Our research identified the additional challenge of how limited social capital can, in turn, negatively impact financial and institutional capital of commercial fishers. Interview participants discussed examples where they felt fishermen were working against one another because of a lack of strong relationships within the fleet, rather than working together towards a common goal. This was seen as impacting important management decisions, such as allocation among gear groups.
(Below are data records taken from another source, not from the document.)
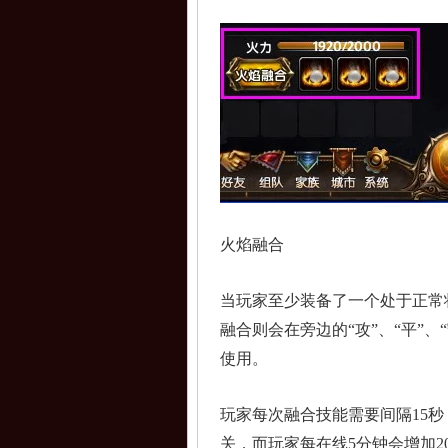
火焰融合
当玩家至少装备了一个处于正常
融合则会在旁边的“攻”、“平”
使用。
玩家每次融合技能需要间隔15秒
关，而玩家每在线5分钟会增加2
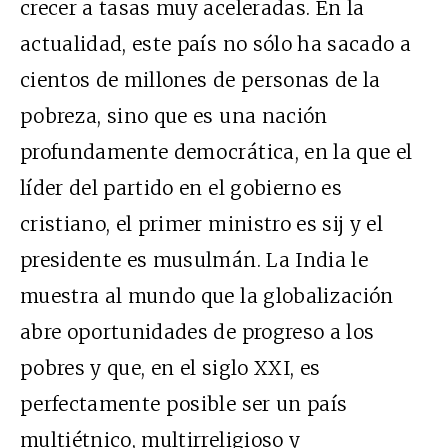
crecer a tasas muy aceleradas. En la
actualidad, este país no sólo ha sacado a
cientos de millones de personas de la
pobreza, sino que es una nación
profundamente democrática, en la que el
líder del partido en el gobierno es
cristiano, el primer ministro es sij y el
presidente es musulmán. La India le
muestra al mundo que la globalización
abre oportunidades de progreso a los
pobres y que, en el siglo XXI, es
perfectamente posible ser un país
multiétnico, multirreligioso y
Other work points towards social capital impacting information sharing within social networks (Mueller et al. 2008), decision-making (Lin 1999), the overall adaptive capacity of a fishing community (Lavoie & Himes-Cornell 2019), and fisheries management outcomes (Gutiérrez et al. 2011).
Stewardship in the context of climate change
Resilience and adaptive capacity in fishing communities have been the subject of substantial research in recent years, both in Alaska (Himes-Cornell & Kasperski 2015; Beaudreau et al. 2019; Franklin et al. 2019), and worldwide (Mozumder et al. 2018; Silas et al. 2020; Haugen et al. 2021). This focus is particularly pressing in light of global climate change, and agencies and non-governmental organizations have invested substantial effort in developing frameworks for "climate-ready" fisheries (Bell et al. 2020). Many of the stressors Juneau is facing are similar to those affecting fishing communities elsewhere, including changing ocean conditions leading to lower target species abundances (Field & Barros 2014; Colburn et al. 2016), economic concerns due to reduced price or market factors (Prosperi et al. 2019), and regulatory changes (Lavoie & Himes-Cornell 2019). These combined pressures are, in some cases, spurring new forms of stewardship by small-scale fishers. For example, one interviewee described local efforts to develop a new fishery for magister armhook squid (Berryteuthis magister), a species that is increasing in the region due to climate change (e.g., https://www.magistersquidalaska.com/). For others, stewardship in the context of climate change was viewed as supporting broader policies needed to reduce carbon emissions. Responses to climate change and other overlapping stressors – and a community’s ability to adapt, cope, or react (Green et al. 2021) – may be affected by community-level support systems. While there is a commercial fishing presence in Juneau, nearly all interview participants were equivocal about identifying Juneau as a fishing community, instead characterizing it by the presence of tourism and government, as well as the lack of visibility or support for commercial fishers. Therefore, the various forms of advocacy described by fishery participants may support the overall adaptive capacity of commercial fisheries in the area.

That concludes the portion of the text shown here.